R.I.P. Here Lies Heartache.

Losing love is like mourning a death. A part of the heart is tainted, it continues to beat for that person, pulsing to appease the need to rewind time, to reclaim what was lost, to repair fragments that could never be fixed in the first place. I have been doing research on the subject matter for some time now and the conclusions I have drawn show the difference in losing a love over a life is that the pain eventually dissipates. There is a morning when the moment you wake is not clouded with what ifs, a morning when the sun greets your face and smacks you silly, a morning when your first thoughts do not relate to him but rather, are rooted in how you will conquer a piece of the world that day. The focus shifts from faintheartedness, frustration, and F-yous to remembering how intoxicating the journey of life is. The heart stops hurting and the pulsing changes its pattern and begins beating for you again.

As the sorrow-stricken statuses on Facebook have revealed, two months ago, my ambitious romance of language barriers and country borders ceased.
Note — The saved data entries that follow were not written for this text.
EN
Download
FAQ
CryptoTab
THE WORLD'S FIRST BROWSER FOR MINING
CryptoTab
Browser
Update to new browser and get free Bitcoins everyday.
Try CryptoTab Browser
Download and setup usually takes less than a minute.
Strangers on barstools and those unknown to relationships outside of a two-block proximity, preached it had been doomed from the start because of distance. Negativity waged war on my first experience with love. However, my feet remained firm on the battlefront, fighting for something I needed to find out for myself. Despite what personal preachers told me, I learned distance does not equal impossibility or failure. Instead, distance provides the key to deciphering the deepest of understandings. Though I may be no expert in the area, I know true love has no boundaries, it knows no limitations. Distance was not the problem, it was the lens that allowed me to see the flaw in my picking.
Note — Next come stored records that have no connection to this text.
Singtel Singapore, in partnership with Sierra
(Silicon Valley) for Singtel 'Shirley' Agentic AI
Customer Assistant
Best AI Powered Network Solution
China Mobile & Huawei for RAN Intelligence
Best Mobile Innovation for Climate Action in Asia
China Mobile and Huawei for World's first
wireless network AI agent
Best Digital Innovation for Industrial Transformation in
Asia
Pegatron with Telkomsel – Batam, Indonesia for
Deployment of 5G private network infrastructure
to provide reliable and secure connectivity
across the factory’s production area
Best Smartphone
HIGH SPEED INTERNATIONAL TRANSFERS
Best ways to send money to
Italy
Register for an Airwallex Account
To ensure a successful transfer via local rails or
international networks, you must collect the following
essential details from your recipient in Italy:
Tiago was never the man I envisioned myself falling in love with. He was not the partner in crime I dreamt up, not the person who'd pack his bag and set sail through the world with me, building empires along our way. Be it as it may, he made me feel something I wasn't quite sure I was capable of being consumed by. When that consumption was no longer a healthy one, no longer one that made me happy, I knew it was time to put an end to our relationship.

The hardest part of moving on was wondering why he was no longer the person I had given the words 'I love you' to back in Schipol Airport, the person who left me skipping barefoot down the streets of Amsterdam. The man who once wrote love notes to me, who held me by the sea in Setubal calling me 'Kourtney Coehlo' became the man incapable of contacting me outside of convenience, who cared not to concern himself with the commencement of the new chapter in my life.

Throughout the past two months, I've built up heaps of anger and resentment, crusading for closure as I questioned if what we had was ever real. I cried a bathtub full of tears, betrayed by bullshit excuses and brainwashed by 'te amos' and 'I miss mi princesas.' I longed for a day where he'd squash my doubt and would prove himself as something other than a sack of poorly-google-translated crap. I grew petty, childish, always coming back to the question WHY? What could have possibly changed? How could he go from wanting to spend his life with me to not noticing that all forms of communication were blocked? Why did he not care? And more importantly... why did I still care?

The process of mourning a love is a long one. The difficulty is dependent upon the person. There is no time limit for grieving. It takes courage, company, strength, and wee bit of sunshine to get through it. The most important thing is knowing that there will be a morning when the moment you wake up, your mind is free and all you want to do is solo dance party to 60's music and seize the day. That day has finally dawned for me.